Soap Box Derby National Championship draws racers to Indianapolis


INDIANAPOLIS — The Wilbur Shaw Memorial Hill on Indy’s west side saw plenty of high-speed downhill racing over the Labor Day weekend as the venue played host to the Soap Box Derby National Championships.

Event organizers say more than 150 soap box car racers from all over the United States were part of the three-day competition, which also featured 42 entries from Indy’s own Inner City Youth Racing League.

“This is been great for the city, great for us and great for bringing people to Indianapolis,” said Indianapolis Soap Box Derby Director Bob Getts.

The Wilbur Shaw Soap Box Derby Hill, located at 2200 West 30th Street, is the longest track in the country. 

Soap Box Derby racing is widely considered an educational activity as much as a sporting competition.

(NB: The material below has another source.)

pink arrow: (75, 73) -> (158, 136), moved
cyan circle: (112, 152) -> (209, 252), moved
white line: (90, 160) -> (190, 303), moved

“STEM is very much a part of soap box derby racing,” Indianapolis City-County Councilor Monroe Gray Jr. said in a statement. “Our racers learn about the science that goes not only into racing, but into how to make their cars run faster and safer.”

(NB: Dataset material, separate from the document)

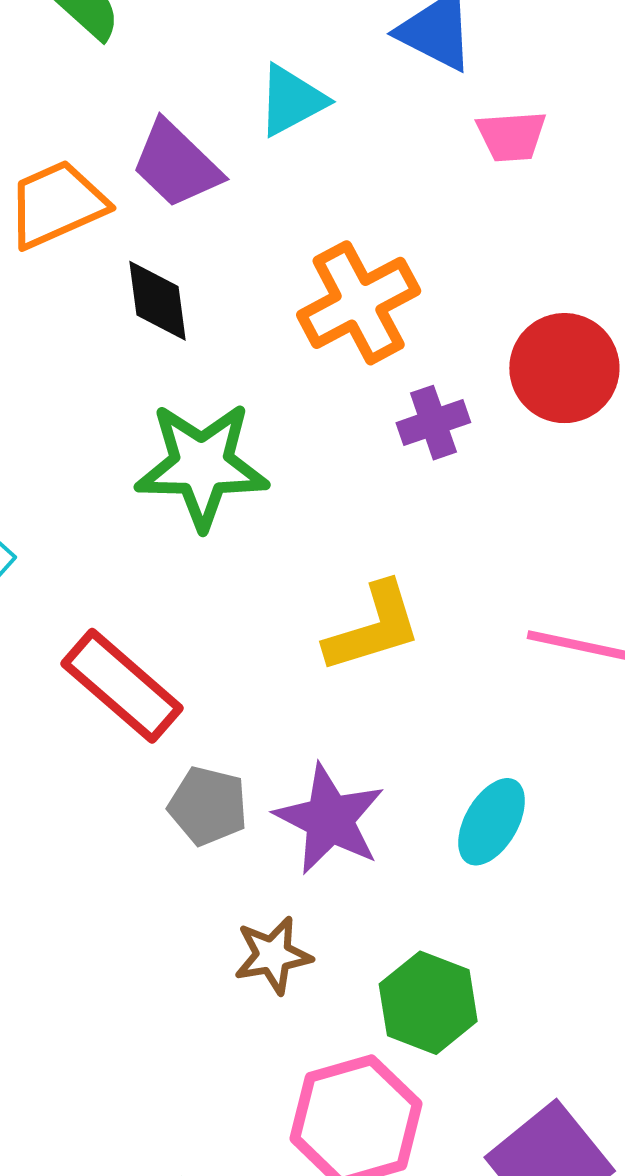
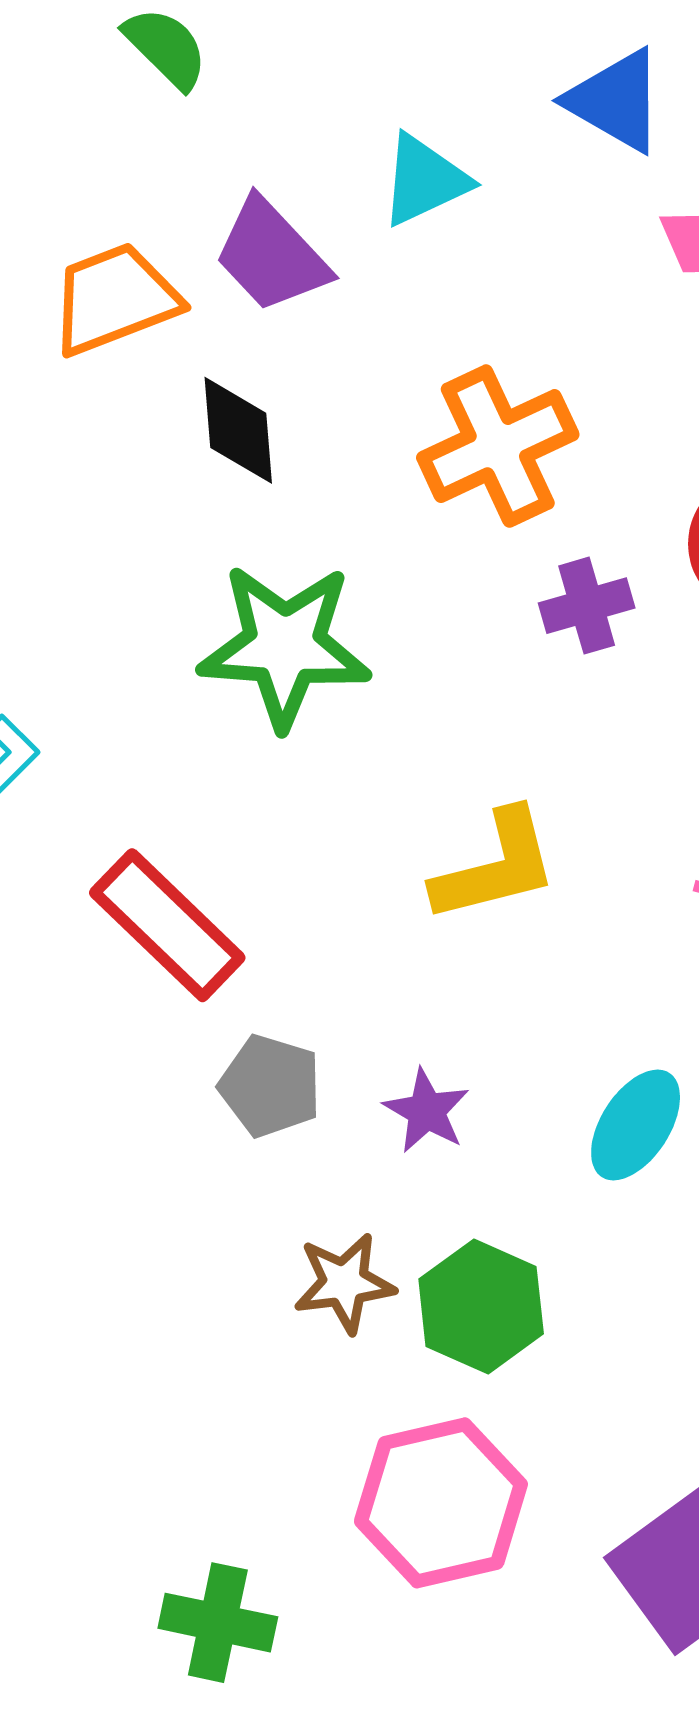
purple star: (330, 819) -> (426, 1111), size x0.6
green hexagon: (428, 1003) -> (481, 1306), moved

Among the racers gathered for the event was 10-year-old Zach Bingman. For him, Soap Box Derby racing is more than fun competition. The lingering effects of Neuroblastoma — a form of pediatric cancer of the spine — make it challenging for Zach to walk. However, he’s not letting that stop him from being among the top 12 racers in the country, just a few weeks into his racing career.

“All by brothers have a sport, and I just wanted something to do, and they had to cheer me on,” Zach said.  

Zach’s car is specially equipped with a hand brake to allow him to compete. His mom says she’s proud of the hard work and dedication Zach is already putting into racing.

“He wasn’t supposed to live, and he wasn’t supposed to walk, and here he is racing cars,” said Beth Bingman. “There’s not much that stops him.”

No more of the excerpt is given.